Fetch and compute first, write later

Hey guys,
An update after I posted the “Laravel Excel: How to append rows to an existing Excel file“ a while back. This post will give you another solution and probably a better way to export that fits every case.
Problems
Previously, when trying to export more than 30k records, the overall process was getting slow.
A diagram to show the previous implementation.

The bottleneck was between the “Write to Excel”. Where we have to:
Download the Excel file from S3
Write (append)
Upload to S3 again
After 30k records, the file was huge (IIRC, 100~150MB).

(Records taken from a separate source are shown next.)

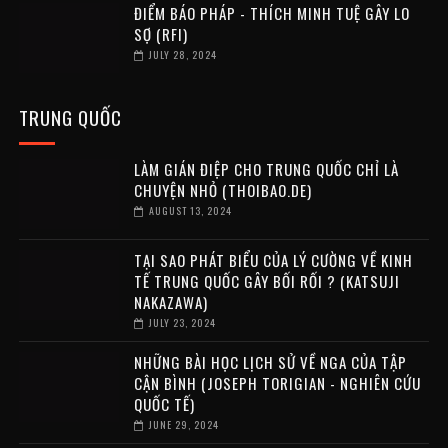
ĐIỂM BÁO PHÁP - THÍCH MINH TUỆ GÂY LO
SỢ (RFI)
JULY 28, 2024
TRUNG QUỐC
LÀM GIÁN ĐIỆP CHO TRUNG QUỐC CHỈ LÀ
CHUYỆN NHỎ (THOIBAO.DE)
AUGUST 13, 2024
TẠI SAO PHÁT BIỂU CỦA LÝ CƯỜNG VỀ KINH
TẾ TRUNG QUỐC GÂY BỐI RỐI ? (KATSUJI
NAKAZAWA)
JULY 23, 2024
NHỮNG BÀI HỌC LỊCH SỬ VỀ NGA CỦA TẬP
CẬN BÌNH (JOSEPH TORIGIAN - NGHIÊN CỨU
QUỐC TẾ)
JUNE 29, 2024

Each iteration took a lot of time and surpassed $timeout = 600 lol.
Well, at least we spotted the bottleneck; let’s enhance it.
Solutions
Every exporter out there, we always do:
Fetch data
Compute data (transform into readable or accountable data)
Write
Let’s add some love for fetch & compute.
Fetch & Compute
Fetch & compute are the most important tasks. We should handle it with care, indeed. So I created a new table:
export_rows
id
export_id
data (json column)
After fetching & computing each record, we’ll write into the export_rows table. The data column will store an array of values, e.g. ['Seth', 'Vietnam', 'github.com/sethsandaru']
To ensure fetch runs fast, I believe you already know how to optimize your query and add enough indexes.
Write
Once we insert all the export_rows. It’s time to write. We create a new Excel/CSV file and simply:
Pull data by chunk
- Approx pulling 1k records would take around ~150ms (even faster with nowadays CPU)
Write it into the file
- Approx appending 1k records would take ~200ms (even faster with nowadays CPU, too)
Upload to S3
This will take faster since it’s purely reading simple things from the DB, no hard pressure. Then write & upload.
Using AWS Lambda, average processing time takes around ~20s for writing & uploading 100k records, it’s pretty fast, I’d say.
Note: after uploading the exported file to S3, we should delete all of export_rows to save space.
Result
From exporting in hours for thousands of records, it is now minutes. And of course, once it’s done, users will get notified via email.
Thanks for reading, and I hope it helps to improve your exporters!